**Excerpted data**
════

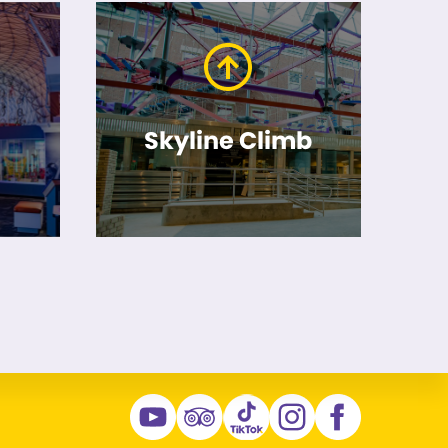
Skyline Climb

════

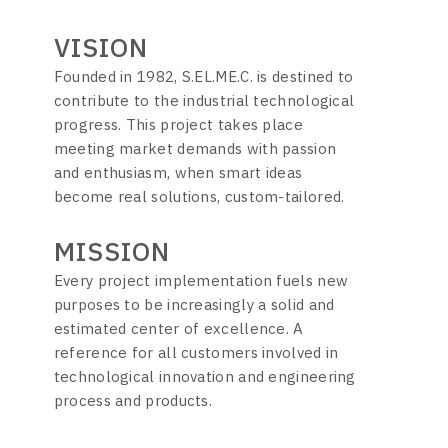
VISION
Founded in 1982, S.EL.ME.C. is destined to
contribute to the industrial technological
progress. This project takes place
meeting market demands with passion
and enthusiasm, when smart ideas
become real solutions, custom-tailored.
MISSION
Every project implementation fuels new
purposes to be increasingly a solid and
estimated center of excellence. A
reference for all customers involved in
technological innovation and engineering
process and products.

════

The expected answer is an exact copy of the lines above, beginning at the line with "contribute to the industrial technological" and ending at the line with "process and products.", with both ends in.

contribute to the industrial technological
progress. This project takes place
meeting market demands with passion
and enthusiasm, when smart ideas
become real solutions, custom-tailored.
MISSION
Every project implementation fuels new
purposes to be increasingly a solid and
estimated center of excellence. A
reference for all customers involved in
technological innovation and engineering
process and products.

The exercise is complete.